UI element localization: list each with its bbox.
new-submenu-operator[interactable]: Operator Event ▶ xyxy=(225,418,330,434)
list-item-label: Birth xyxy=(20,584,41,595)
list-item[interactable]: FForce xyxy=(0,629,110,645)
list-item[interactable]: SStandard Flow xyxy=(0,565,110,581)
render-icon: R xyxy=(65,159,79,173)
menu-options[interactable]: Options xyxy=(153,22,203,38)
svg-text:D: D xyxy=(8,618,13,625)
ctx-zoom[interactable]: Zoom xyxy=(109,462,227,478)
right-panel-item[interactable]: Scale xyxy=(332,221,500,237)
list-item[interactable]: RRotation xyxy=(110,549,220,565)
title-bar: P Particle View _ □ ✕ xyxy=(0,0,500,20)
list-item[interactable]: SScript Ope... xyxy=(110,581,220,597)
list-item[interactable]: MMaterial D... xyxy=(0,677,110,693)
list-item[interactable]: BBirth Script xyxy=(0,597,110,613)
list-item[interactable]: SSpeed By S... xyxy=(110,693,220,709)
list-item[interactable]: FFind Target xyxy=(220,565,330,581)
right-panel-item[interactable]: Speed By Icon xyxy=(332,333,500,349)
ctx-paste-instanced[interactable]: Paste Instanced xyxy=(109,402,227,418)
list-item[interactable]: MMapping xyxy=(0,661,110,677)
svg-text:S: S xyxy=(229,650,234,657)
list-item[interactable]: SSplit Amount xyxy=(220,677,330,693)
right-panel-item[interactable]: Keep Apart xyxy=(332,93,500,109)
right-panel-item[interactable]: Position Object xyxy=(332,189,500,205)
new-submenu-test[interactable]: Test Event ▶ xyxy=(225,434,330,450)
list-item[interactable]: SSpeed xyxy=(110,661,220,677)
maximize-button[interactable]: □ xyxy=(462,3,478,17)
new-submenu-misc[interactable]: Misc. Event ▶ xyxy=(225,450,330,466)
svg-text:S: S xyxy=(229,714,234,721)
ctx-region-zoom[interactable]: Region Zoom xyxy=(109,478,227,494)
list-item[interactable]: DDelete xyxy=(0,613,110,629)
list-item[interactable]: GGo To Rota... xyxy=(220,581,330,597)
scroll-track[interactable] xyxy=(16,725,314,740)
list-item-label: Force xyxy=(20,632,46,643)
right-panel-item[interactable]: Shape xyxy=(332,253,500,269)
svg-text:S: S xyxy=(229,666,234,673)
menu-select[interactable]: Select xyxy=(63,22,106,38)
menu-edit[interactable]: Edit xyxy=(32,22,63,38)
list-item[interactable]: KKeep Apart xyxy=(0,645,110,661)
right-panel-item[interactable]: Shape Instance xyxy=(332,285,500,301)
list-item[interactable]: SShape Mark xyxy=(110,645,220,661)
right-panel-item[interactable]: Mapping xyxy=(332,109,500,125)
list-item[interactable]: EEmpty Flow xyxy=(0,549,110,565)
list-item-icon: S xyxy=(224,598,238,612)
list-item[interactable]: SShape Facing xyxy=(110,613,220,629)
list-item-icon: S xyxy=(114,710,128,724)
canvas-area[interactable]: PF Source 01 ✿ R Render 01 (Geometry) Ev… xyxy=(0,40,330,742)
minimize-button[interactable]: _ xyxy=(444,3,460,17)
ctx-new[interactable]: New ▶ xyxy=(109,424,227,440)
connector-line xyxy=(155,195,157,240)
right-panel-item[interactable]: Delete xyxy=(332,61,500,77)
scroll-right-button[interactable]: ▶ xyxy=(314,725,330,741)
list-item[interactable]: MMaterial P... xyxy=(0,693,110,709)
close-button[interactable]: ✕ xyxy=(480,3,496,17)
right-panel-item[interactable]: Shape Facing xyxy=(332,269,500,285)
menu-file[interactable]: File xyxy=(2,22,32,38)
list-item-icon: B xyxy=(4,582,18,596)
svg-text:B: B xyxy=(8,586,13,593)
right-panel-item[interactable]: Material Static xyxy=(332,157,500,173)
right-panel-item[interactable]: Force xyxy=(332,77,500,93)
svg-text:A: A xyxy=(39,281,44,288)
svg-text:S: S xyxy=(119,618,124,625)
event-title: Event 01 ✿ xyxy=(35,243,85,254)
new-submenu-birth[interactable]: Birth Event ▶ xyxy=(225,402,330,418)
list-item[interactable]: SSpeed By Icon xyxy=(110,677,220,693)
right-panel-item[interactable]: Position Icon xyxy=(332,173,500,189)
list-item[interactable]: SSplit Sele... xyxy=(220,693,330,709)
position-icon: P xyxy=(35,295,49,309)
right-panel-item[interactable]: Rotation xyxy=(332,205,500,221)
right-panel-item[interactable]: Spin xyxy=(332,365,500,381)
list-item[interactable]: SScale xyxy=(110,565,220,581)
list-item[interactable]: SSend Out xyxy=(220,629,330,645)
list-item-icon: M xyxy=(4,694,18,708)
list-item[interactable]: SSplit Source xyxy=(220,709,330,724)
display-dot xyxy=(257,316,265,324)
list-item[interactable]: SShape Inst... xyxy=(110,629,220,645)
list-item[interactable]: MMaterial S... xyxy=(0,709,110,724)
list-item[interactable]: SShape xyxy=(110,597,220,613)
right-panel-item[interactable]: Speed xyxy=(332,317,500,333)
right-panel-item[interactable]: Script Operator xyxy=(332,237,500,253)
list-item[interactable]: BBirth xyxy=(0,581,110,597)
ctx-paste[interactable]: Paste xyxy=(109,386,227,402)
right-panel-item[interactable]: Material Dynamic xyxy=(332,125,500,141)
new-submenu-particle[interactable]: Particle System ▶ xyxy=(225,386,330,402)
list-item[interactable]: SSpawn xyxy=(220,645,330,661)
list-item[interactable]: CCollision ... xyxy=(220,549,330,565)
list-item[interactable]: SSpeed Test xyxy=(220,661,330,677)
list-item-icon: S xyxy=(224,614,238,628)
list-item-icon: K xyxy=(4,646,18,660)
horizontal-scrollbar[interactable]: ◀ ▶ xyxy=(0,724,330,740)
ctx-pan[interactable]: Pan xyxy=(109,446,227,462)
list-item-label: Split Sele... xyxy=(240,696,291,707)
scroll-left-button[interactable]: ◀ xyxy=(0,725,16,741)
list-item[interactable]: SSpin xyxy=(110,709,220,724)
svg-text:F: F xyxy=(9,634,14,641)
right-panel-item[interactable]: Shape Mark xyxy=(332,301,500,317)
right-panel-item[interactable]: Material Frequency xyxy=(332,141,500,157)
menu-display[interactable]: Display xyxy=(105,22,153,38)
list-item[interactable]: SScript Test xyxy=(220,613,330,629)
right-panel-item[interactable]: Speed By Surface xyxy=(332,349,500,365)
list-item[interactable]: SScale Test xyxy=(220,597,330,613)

ACTIVITY
Retype all of the material, keeping each line exact.

EXERCISE SOLUTION
UI element localization: list each with its bbox.
new-submenu-operator[interactable]: Operator Event ▶ xyxy=(225,418,330,434)
list-item-label: Birth xyxy=(20,584,41,595)
list-item[interactable]: FForce xyxy=(0,629,110,645)
list-item[interactable]: SStandard Flow xyxy=(0,565,110,581)
render-icon: R xyxy=(65,159,79,173)
menu-options[interactable]: Options xyxy=(153,22,203,38)
svg-text:D: D xyxy=(8,618,13,625)
ctx-zoom[interactable]: Zoom xyxy=(109,462,227,478)
right-panel-item[interactable]: Scale xyxy=(332,221,500,237)
list-item[interactable]: RRotation xyxy=(110,549,220,565)
title-bar: P Particle View _ □ ✕ xyxy=(0,0,500,20)
list-item[interactable]: SScript Ope... xyxy=(110,581,220,597)
list-item[interactable]: MMaterial D... xyxy=(0,677,110,693)
list-item[interactable]: BBirth Script xyxy=(0,597,110,613)
list-item[interactable]: SSpeed By S... xyxy=(110,693,220,709)
list-item[interactable]: FFind Target xyxy=(220,565,330,581)
right-panel-item[interactable]: Speed By Icon xyxy=(332,333,500,349)
ctx-paste-instanced[interactable]: Paste Instanced xyxy=(109,402,227,418)
list-item[interactable]: MMapping xyxy=(0,661,110,677)
svg-text:S: S xyxy=(229,650,234,657)
list-item[interactable]: SSplit Amount xyxy=(220,677,330,693)
right-panel-item[interactable]: Keep Apart xyxy=(332,93,500,109)
right-panel-item[interactable]: Position Object xyxy=(332,189,500,205)
new-submenu-test[interactable]: Test Event ▶ xyxy=(225,434,330,450)
list-item[interactable]: SSpeed xyxy=(110,661,220,677)
maximize-button[interactable]: □ xyxy=(462,3,478,17)
new-submenu-misc[interactable]: Misc. Event ▶ xyxy=(225,450,330,466)
svg-text:S: S xyxy=(229,714,234,721)
ctx-region-zoom[interactable]: Region Zoom xyxy=(109,478,227,494)
list-item[interactable]: DDelete xyxy=(0,613,110,629)
list-item[interactable]: GGo To Rota... xyxy=(220,581,330,597)
scroll-track[interactable] xyxy=(16,725,314,740)
list-item-label: Force xyxy=(20,632,46,643)
right-panel-item[interactable]: Shape xyxy=(332,253,500,269)
svg-text:S: S xyxy=(229,666,234,673)
menu-select[interactable]: Select xyxy=(63,22,106,38)
menu-edit[interactable]: Edit xyxy=(32,22,63,38)
list-item[interactable]: KKeep Apart xyxy=(0,645,110,661)
right-panel-item[interactable]: Shape Instance xyxy=(332,285,500,301)
list-item[interactable]: SShape Mark xyxy=(110,645,220,661)
right-panel-item[interactable]: Mapping xyxy=(332,109,500,125)
list-item[interactable]: EEmpty Flow xyxy=(0,549,110,565)
list-item-icon: S xyxy=(224,598,238,612)
list-item[interactable]: SShape Facing xyxy=(110,613,220,629)
list-item-icon: S xyxy=(114,710,128,724)
canvas-area[interactable]: PF Source 01 ✿ R Render 01 (Geometry) Ev… xyxy=(0,40,330,742)
minimize-button[interactable]: _ xyxy=(444,3,460,17)
ctx-new[interactable]: New ▶ xyxy=(109,424,227,440)
connector-line xyxy=(155,195,157,240)
right-panel-item[interactable]: Delete xyxy=(332,61,500,77)
scroll-right-button[interactable]: ▶ xyxy=(314,725,330,741)
list-item[interactable]: MMaterial P... xyxy=(0,693,110,709)
close-button[interactable]: ✕ xyxy=(480,3,496,17)
right-panel-item[interactable]: Shape Facing xyxy=(332,269,500,285)
menu-file[interactable]: File xyxy=(2,22,32,38)
list-item-icon: B xyxy=(4,582,18,596)
svg-text:B: B xyxy=(8,586,13,593)
right-panel-item[interactable]: Material Static xyxy=(332,157,500,173)
right-panel-item[interactable]: Force xyxy=(332,77,500,93)
svg-text:A: A xyxy=(39,281,44,288)
svg-text:S: S xyxy=(119,618,124,625)
event-title: Event 01 ✿ xyxy=(35,243,85,254)
new-submenu-birth[interactable]: Birth Event ▶ xyxy=(225,402,330,418)
list-item[interactable]: SSpeed By Icon xyxy=(110,677,220,693)
right-panel-item[interactable]: Position Icon xyxy=(332,173,500,189)
list-item[interactable]: SSplit Sele... xyxy=(220,693,330,709)
position-icon: P xyxy=(35,295,49,309)
right-panel-item[interactable]: Rotation xyxy=(332,205,500,221)
right-panel-item[interactable]: Spin xyxy=(332,365,500,381)
list-item[interactable]: SScale xyxy=(110,565,220,581)
list-item[interactable]: SSend Out xyxy=(220,629,330,645)
list-item-icon: M xyxy=(4,694,18,708)
list-item[interactable]: SSplit Source xyxy=(220,709,330,724)
display-dot xyxy=(257,316,265,324)
list-item[interactable]: SShape Inst... xyxy=(110,629,220,645)
list-item[interactable]: MMaterial S... xyxy=(0,709,110,724)
list-item[interactable]: SShape xyxy=(110,597,220,613)
right-panel-item[interactable]: Speed xyxy=(332,317,500,333)
right-panel-item[interactable]: Script Operator xyxy=(332,237,500,253)
list-item[interactable]: BBirth xyxy=(0,581,110,597)
ctx-paste[interactable]: Paste xyxy=(109,386,227,402)
right-panel-item[interactable]: Material Dynamic xyxy=(332,125,500,141)
new-submenu-particle[interactable]: Particle System ▶ xyxy=(225,386,330,402)
list-item[interactable]: SSpawn xyxy=(220,645,330,661)
list-item[interactable]: CCollision ... xyxy=(220,549,330,565)
list-item[interactable]: SSpeed Test xyxy=(220,661,330,677)
list-item-icon: S xyxy=(224,614,238,628)
list-item-icon: K xyxy=(4,646,18,660)
horizontal-scrollbar[interactable]: ◀ ▶ xyxy=(0,724,330,740)
ctx-pan[interactable]: Pan xyxy=(109,446,227,462)
list-item-label: Split Sele... xyxy=(240,696,291,707)
scroll-left-button[interactable]: ◀ xyxy=(0,725,16,741)
list-item[interactable]: SSpin xyxy=(110,709,220,724)
svg-text:F: F xyxy=(9,634,14,641)
right-panel-item[interactable]: Shape Mark xyxy=(332,301,500,317)
right-panel-item[interactable]: Material Frequency xyxy=(332,141,500,157)
menu-display[interactable]: Display xyxy=(105,22,153,38)
list-item[interactable]: SScript Test xyxy=(220,613,330,629)
right-panel-item[interactable]: Speed By Surface xyxy=(332,349,500,365)
list-item[interactable]: SScale Test xyxy=(220,597,330,613)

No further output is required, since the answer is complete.